Extracted page text data:
=== Begin Enclosure ===
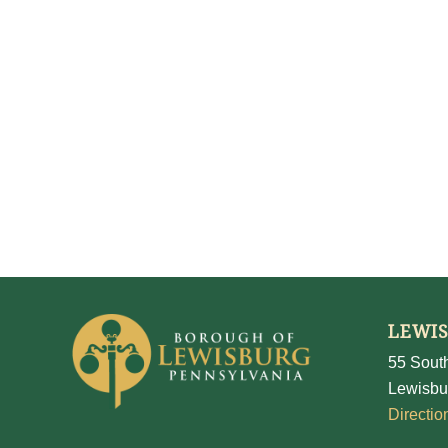
LEWI
55 South
Lewisbu
Directio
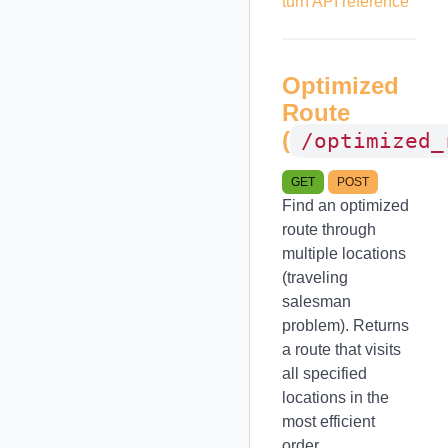
turn API reference
Optimized
Route
(
/optimized_
GET
POST
Find an optimized
route through
multiple locations
(traveling
salesman
problem). Returns
a route that visits
all specified
locations in the
most efficient
order.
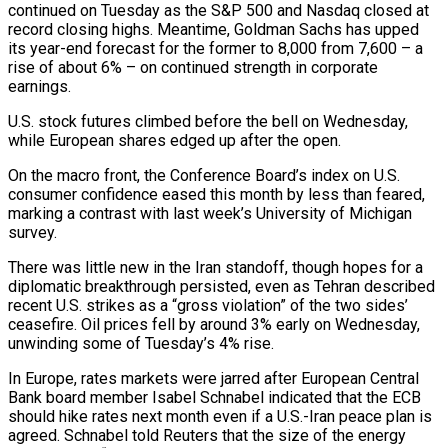
continued on Tuesday as the S&P 500 and Nasdaq closed at
record closing highs. Meantime, Goldman Sachs has upped
⁠its year-end forecast for the former to 8,000 from 7,600 – a
rise ⁠of about 6% – on continued strength in corporate
earnings.
U.S. stock futures climbed before the bell on ​Wednesday,
while European shares edged up after the open.
On the macro front, the Conference Board’s index on U.S.
consumer confidence eased ​this month by less than feared,
marking a contrast with last week’s University of Michigan
survey.
There was ‌little new in the Iran standoff, though hopes for a
diplomatic breakthrough persisted, even as Tehran described
recent U.S. strikes as a “gross violation” of the two sides’
ceasefire. Oil prices fell by around 3% early on Wednesday,
unwinding some of Tuesday’s 4% rise.
In Europe, rates markets were jarred after European Central
Bank board member Isabel Schnabel indicated that the ECB
should hike rates next ⁠month even if a U.S.-Iran peace plan is
agreed. Schnabel told Reuters that the size of the energy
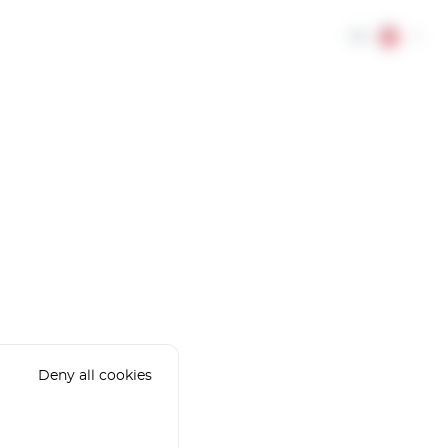
EN
Deny all cookies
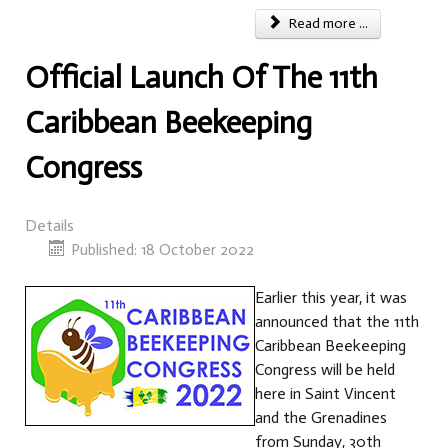
Read more ...
Official Launch Of The 11th
Caribbean Beekeeping
Congress
Details
Published: 18 October 2022
Earlier this year, it was
announced that the 11th
Caribbean Beekeeping
Congress will be held
here in Saint Vincent
and the Grenadines
from Sunday, 30th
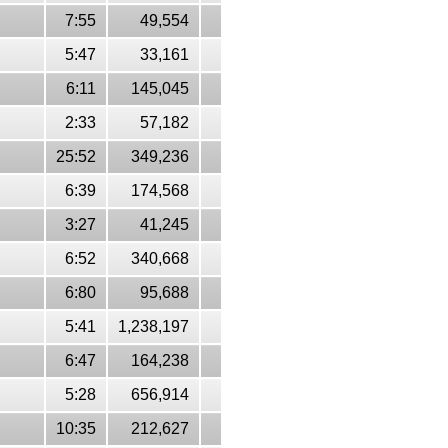
7:55
49,554
5:47
33,161
6:11
145,045
2:33
57,182
25:52
349,236
6:39
174,568
3:27
41,245
6:52
340,668
6:80
95,688
5:41
1,238,197
6:47
164,238
5:28
656,914
10:35
212,627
=== End Enclosure ===
**Problem details**
Exactly the lines from the start of the entries above through the line with "from 7,600 – a" should be reproduced, and nothing else; drop the pictures.

**Answer space**
LEWI
55 South
Lewisbu
Directio
turn API reference
Optimized
Route
(
/optimized_
GET
POST
Find an optimized
route through
multiple locations
(traveling
salesman
problem). Returns
a route that visits
all specified
locations in the
most efficient
order.
continued on Tuesday as the S&P 500 and Nasdaq closed at
record closing highs. Meantime, Goldman Sachs has upped
⁠its year-end forecast for the former to 8,000 from 7,600 – a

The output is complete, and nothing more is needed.